Sumatra PDF is a PDF, ePub, MOBI, CHM, XPS, DjVu, CBZ, CBR reader for Windows

Can SumatraPDF add support for ignoring word accents in the search box?

Can SumatraPDF add support for ignoring word accents in the search box?



Everything is possible but that would be a massive change Much greater than I have seen in other apps the search box is a one character Pony, just like most find boxes in windows. It simply searches for the next character that matches input.
So for every language with e it would need to not match è,é,ê,ë,É,È,Ê,Ë plus those in other languages multiply that by at least 12 for A that I know of then the same for all other letters it suddenly becomes a significant slowdown to decide where the next match is.

Then compound that with a second letter so now the permutations are 2 x 2 not counting Uppercase. and so on by the time you have typed in a word of say 7 characters the slowdown and misfires get worse.

Since PDF does not really contain the logic to store or extract words except as ink blobs, of which on occasion some match basic font entries, it is amazing that we can sometimes get any search match.

I’ve been a programmer for 15 years and I understand the concern. Could the Boyer Moore algorithm reduce this slowness? Well that would be wonderful for Sumatra PDF. Well I still have to resort to Adobe Acrobat Reader to use the search box.

You are probably correct that Acrobat may use an algorithm and in some cases just searching will stop at al but in a rough test with Polish it did not stop at ałl cases I tried. So looks like they may use a more customised search.
I also have to agree Adobe search seems very useful but cannot handle words with one “wrońg” character so a Boyer Moore approach where a level of confidence is applied would be attractive.

me too, I personally use it more often (I mean the Adobe Acrobat Reader)

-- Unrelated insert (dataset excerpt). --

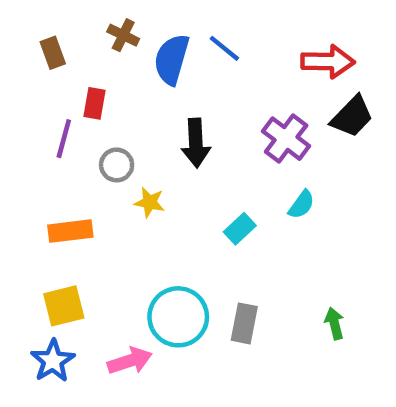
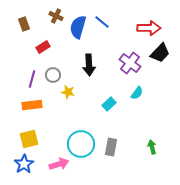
red rectangle: (95, 103) -> (43, 47), turned 48
purple line: (64, 139) -> (32, 79), moved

I am curious why simple pre-processing would not do the trick? Under “pre-processing” I mean to remove all accents in the first place. And perform a regular search after.

Methods based on the Unicode Normalization Form NFD (for example, see stripAccents) can be used for accents removal. You could also take a look at this comment with important points on SO.

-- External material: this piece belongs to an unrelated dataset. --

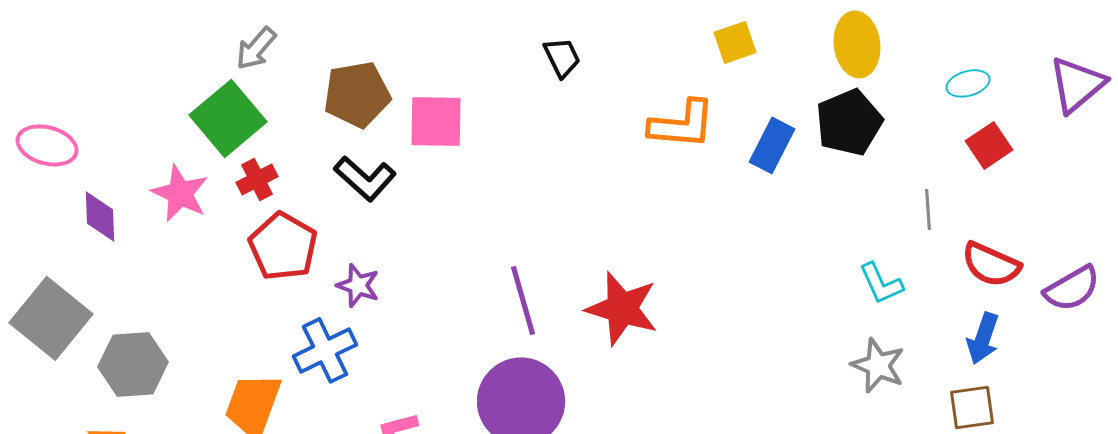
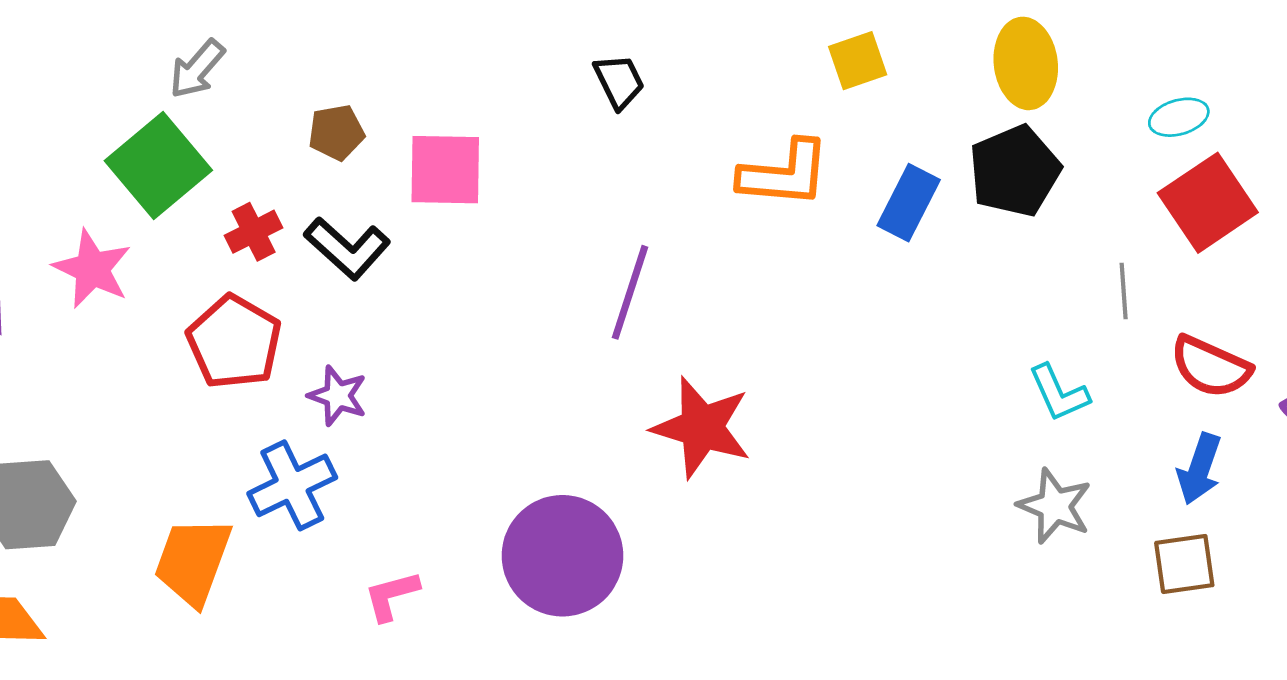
brown pentagon: (357, 94) -> (336, 132), size x0.6
red square: (989, 145) -> (1208, 203), size x1.5
red cross: (257, 179) -> (254, 232), moved
purple line: (523, 300) -> (630, 292), moved, turned 34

Hmm the text is usually encoded as similar to a zip stream and often encrypted so the unpacking order is decrypt, decode stream, determine font definition, lookup font, decode character shape, convert to pixels, present to screen many times over.

secondary either
user select block of characters, lookup font, decode character if possible, present to clipboard as best plain text as is possible (warts and all)
search current expanded displayed text for first best matching character and highlight if anything matches user input (but there may be nothing to match)

Simplistically, I suppose that “pre-processing” (be done only once) will yield a separate “search source” mapped to “display source”. So, search will be preformed against that “search source”, and actual highlight will be done on the correlated place in “display source”.
As far as I can understood from your answer, there’s a catch in “mapping” part, isn’t it?

PDF was designed to put text as inked shapes on paper using a set range of print engine fonts, thus never designed to be reverse engineered. Over the years as PDF became more complex, user expectation was that text extraction could improve with imbedded fonts and lookup tables, reality is it is generally worse with more ways for failure.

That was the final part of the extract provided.